What are Tree Methods?


Tree methods are commonly used in data science to understand patterns within data and to build predictive models. The term Tree Methods covers a variety of techniques with different levels of complexity but my aim is to highlight three I find useful. To set the problem up let’s assume we have a census dataset containing age, education, employment status and so on. Given all this information we want to see if we can predict whether a person earns more than $50k per year. How can tree methods help us?


Decision Trees


A simple decision tree is the easiest approach to understand. The model tries to find the variable that best splits between high and low income and the optimal point at which to make this split. In the example below the model finds that age is the most important splitter when predicting income > $50k and so forms the first branch of the tree (people in the data who were less than 35 have a lower likelihood of earning >$50k per year).

You can continue to split your data, making the tree deeper and deeper but there is a key trade-off here. The deeper the tree, the more powerful the model becomes at being able to explain the data but also the more over-fit the model becomes. This means that whilst it does a great job of explaining the exact data it is trained upon it may do a worse job at predicting new data. To help make this trade-off we often build a model on a portion of a dataset and test the model power on the remaining sample.

Simple decision trees are useful for basic models or to understand high level data however the major downside is that the larger the tree becomes the more your sample is sliced and diced leaving very small sample sizes at the lowest level. This restricts the techniques ability to build more complex models. To take this further a new approach is required to collect together multiple trees (called an ensemble method). At Capital One we use both Random Forests and Gradient Boosted Machines to do this.


Random Forests


The Random Forests technique builds multiple trees by randomly sampling both rows from the data with replacement (also known as Bagging). Where this technique deviates from the Bagging technique is that the input variables are also randomly sampled as well as the rows. This sampling and tree building process happens many times and then the predictions from all trees built are combined (often through a simple average) to give a final prediction.

This approach overcomes the issues with running out of sample as the trees built are generally smaller than the optimal tree. The re-sampling of rows with replacement helps the model capture variation in the data better and helps guard against over-fit. One potential downside of Bagging is that if there are a few very strongly predictive inputs they may dominate the trees leading to highly correlated predictions and minimal variance of prediction. The sampling of input variables helps overcome this risk as this leads to more varied trees.

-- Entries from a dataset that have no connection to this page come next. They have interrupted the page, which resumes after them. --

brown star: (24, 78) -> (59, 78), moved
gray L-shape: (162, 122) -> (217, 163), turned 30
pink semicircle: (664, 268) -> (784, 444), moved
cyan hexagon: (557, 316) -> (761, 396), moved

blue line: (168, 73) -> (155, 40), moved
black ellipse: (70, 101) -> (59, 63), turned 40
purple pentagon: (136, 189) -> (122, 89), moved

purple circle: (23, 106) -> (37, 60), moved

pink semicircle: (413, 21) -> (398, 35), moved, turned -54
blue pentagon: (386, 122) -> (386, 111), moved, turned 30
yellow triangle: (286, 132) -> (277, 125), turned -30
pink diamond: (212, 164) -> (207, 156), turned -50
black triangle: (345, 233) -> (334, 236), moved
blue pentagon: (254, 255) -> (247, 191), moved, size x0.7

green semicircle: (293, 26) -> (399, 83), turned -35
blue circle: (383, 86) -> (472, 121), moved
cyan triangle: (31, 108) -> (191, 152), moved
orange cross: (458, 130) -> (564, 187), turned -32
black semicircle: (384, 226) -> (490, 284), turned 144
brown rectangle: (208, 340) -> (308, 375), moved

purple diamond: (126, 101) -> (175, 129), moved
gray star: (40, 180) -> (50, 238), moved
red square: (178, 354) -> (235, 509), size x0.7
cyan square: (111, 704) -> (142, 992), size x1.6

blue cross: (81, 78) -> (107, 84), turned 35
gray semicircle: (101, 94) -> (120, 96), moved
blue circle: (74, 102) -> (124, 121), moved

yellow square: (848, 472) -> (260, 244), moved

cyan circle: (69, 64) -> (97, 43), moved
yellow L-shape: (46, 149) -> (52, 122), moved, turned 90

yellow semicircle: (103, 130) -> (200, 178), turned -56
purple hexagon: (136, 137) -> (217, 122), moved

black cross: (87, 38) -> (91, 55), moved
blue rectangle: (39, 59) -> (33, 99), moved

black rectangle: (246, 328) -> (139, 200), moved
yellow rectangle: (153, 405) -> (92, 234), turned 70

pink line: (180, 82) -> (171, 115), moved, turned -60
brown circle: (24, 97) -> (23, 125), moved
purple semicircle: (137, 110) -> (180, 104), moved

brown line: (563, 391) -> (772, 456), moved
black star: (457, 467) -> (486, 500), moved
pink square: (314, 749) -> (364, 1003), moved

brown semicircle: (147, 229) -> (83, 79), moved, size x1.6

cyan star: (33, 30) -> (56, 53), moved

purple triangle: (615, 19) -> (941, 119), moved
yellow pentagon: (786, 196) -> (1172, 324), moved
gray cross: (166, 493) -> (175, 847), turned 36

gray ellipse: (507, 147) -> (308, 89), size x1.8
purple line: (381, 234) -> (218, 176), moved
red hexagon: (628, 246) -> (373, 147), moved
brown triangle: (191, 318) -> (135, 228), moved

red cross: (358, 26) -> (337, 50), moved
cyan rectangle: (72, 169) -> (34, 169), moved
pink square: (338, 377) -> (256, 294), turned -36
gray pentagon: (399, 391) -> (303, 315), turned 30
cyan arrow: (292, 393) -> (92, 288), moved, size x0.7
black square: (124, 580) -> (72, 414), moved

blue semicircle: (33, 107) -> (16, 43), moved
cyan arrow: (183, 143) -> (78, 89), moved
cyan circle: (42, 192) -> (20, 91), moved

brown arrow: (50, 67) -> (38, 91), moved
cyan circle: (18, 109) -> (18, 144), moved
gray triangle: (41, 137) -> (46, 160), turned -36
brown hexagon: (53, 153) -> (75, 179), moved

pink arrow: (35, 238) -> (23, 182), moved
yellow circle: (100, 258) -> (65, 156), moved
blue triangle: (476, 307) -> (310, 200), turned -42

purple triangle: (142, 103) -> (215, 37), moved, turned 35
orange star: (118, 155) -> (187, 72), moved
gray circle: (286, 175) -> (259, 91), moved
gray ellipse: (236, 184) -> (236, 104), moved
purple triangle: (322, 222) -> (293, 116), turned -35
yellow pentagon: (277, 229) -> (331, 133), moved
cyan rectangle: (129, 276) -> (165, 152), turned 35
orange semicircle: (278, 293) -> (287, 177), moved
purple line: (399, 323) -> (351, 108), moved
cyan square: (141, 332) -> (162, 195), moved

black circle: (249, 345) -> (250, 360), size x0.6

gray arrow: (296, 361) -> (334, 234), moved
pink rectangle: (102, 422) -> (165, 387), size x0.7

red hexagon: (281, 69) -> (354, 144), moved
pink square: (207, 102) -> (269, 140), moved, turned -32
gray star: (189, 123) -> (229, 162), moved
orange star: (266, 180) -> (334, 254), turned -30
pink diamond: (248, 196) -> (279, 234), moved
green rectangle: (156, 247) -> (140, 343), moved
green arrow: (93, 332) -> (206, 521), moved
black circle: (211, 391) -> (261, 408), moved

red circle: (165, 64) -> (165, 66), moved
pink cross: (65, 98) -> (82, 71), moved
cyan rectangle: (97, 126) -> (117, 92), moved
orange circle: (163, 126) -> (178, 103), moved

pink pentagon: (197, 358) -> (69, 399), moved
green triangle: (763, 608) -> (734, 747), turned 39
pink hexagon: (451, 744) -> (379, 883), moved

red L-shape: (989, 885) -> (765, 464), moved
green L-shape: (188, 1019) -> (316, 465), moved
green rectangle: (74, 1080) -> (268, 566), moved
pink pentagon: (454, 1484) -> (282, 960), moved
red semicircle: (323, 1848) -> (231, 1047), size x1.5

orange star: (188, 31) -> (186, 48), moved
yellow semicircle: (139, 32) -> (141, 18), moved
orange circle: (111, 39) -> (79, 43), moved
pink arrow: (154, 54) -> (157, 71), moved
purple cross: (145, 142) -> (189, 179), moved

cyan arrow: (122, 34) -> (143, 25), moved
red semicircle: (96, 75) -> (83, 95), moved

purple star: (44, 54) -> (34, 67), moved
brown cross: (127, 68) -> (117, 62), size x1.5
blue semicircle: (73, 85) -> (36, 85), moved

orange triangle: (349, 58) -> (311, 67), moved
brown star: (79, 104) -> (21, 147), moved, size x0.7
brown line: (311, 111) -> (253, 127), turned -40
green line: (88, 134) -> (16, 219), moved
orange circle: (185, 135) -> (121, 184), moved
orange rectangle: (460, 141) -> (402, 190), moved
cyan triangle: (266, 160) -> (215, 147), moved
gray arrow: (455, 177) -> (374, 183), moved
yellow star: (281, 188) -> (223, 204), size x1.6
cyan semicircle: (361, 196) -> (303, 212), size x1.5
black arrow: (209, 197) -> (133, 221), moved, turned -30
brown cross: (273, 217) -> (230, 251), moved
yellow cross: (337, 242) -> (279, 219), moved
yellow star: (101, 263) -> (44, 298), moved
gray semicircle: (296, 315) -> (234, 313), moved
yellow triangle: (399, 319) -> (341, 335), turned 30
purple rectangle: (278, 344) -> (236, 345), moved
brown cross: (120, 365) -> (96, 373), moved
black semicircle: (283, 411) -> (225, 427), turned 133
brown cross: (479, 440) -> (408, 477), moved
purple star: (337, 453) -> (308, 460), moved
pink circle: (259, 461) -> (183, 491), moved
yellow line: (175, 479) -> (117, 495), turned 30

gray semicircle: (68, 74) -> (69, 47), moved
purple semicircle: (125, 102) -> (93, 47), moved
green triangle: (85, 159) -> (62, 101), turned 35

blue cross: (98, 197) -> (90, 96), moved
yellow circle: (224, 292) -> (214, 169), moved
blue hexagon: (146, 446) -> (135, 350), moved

Gradient Boosted Machines (GBMs)


GBMs differ from Random Forests as rather than building a series of trees independently and pooling the predictions each tree builds on the previous tree’s predictions. A basic first tree is built and scored out on the sample to create both the predictions and the residuals from the tree (actual outcome minus the prediction). The second phase is to then build another tree to prediction these residuals. This process then continues, building trees on the residuals from the prior tree until an optimal tree is created.

As with the other tree methods it is important to not over-fit to the data. There are lots of options to run the process including: restriction the size of each tree, penalizing more complex trees, controlling the influence of a single tree and sampling approaches for each tree build. When building a GBM it is important to know what settings have been used to understand the output. If they are well understood GBM models can often be some of the most predictive (for example they are often seen in winning Kaggle entrants).


Examples where we’ve used Tree Methods at Capital One:


Model building


Basic decision trees are really useful for building quick, simple models that can be easily understood and implemented. There are cases where the in-market business impact can be huge from building a quick tree and deploying in a short period of time rather than the more time and resource intensive build/deployment of a complex model. Knowing the trade-offs in techniques and having a really clear understanding of the business need helps the UK Data Science team to build the right type of model.


Data exploration


Trees are very useful at the outset of a modelling project to try and understand the relationships within your dataset. We use GBMs to understand the influential variables in a model upfront. They are also useful for quickly reducing the field of potential splitters, focusing in on the data that matters and a quick unconstrained GBM model can act as a useful benchmark model, allowing the Data Scientist to gauge how predictive their final model may be.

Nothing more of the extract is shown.